Alternatives énergétiques et émancipation

Si chaque source d’énergie induit des contraintes spécifiques — par exemple l’obligation de se soumettre à une technostructure centralisée pour le nucléaire —, il n’y pas de déterminisme absolu : la découverte des applications industrielle de l’électricité et l’usage de moteurs de petite dimension avait soulevé l’espoir de redonner du pouvoir aux petits producteurs face à l’usine inhumaine. Mais dans le monde du début du XXe siècle marqué par la thématique du progrès et la foi dans le rôle positif de l’expertise et de la bureaucratie, son application a avant tout permis le développement du taylorisme... Penser les alternatives énergétiques à venir par le prisme des rapports de force sociaux et de leur potentialité émancipatrice m’apparaît donc décisif.

Cités globales en archipel

La deuxième question est celle des politiques urbaines à un moment où nous venons de franchir le cap symbolique des plus de 50 % de la population mondiale vivant dans des villes.

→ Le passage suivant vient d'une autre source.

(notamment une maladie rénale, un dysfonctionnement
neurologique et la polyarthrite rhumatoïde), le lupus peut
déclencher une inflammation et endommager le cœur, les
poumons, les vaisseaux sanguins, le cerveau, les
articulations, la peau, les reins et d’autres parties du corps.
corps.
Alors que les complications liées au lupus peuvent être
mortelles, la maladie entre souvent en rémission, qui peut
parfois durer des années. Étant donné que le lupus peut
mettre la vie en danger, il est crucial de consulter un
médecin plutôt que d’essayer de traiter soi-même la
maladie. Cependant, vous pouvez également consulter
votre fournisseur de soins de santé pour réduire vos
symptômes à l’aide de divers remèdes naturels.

Les centres urbains, et en particulier les mégapoles, sont au coeur de contradictions et de nouveaux problèmes, parmi lesquelles la question énergétique, la spécialisation et la hiérarchisation des grandes agglomérations urbaines dans la phase actuelle de mondialisation, et les nouvelles polarisations sociales liées à ces transformations. La question énergétique est la plus évidente, mais elle soulèvera des débats comme celui de la densification des centres urbains seul moyen de permettre le développement de transports publics et de lutter contre le « tout automobile ».

Dans un pays comme la France, marqué par l’importance des politiques d’aménagement du territoire, la mondialisation ouvre un nouveau défi, celui de l’émergence de « cités globales » qui dessinent un archipel hiérarchisé de mégapoles qui dominent l’économie mondiale. Dans cet « archipel » les centres industriels sont renvoyés à la périphérie — au Nord comme au Sud — et les villes dominantes se spécialisent sur la finance, la recherche, l’innovation et les services, ce qui s’accompagne du développement des deux groupes sociaux spécifiques à ces secteurs : des travailleurs intellectuels qualifiés et des employés de service mal payés, précarisés et souvent immigrés d’origine. La révolte des banlieues de 2005 et le vote à gauche des grandes villes lors des élections de 2007 sont des révélateurs de ces transformations.

L’intérêt de ces questions pour la gauche et les écologistes et de pointer l’ampleur des défis à problèmes à discuter pour penser une alternative politique. Une alternative à construire à partir des mouvements et mobilisations, en sachant que ceux-ci ne convergeront pas naturellement et que des cadres de confrontation comme les forums sociaux sont indispensables pour penser alliances et articulations stratégiques.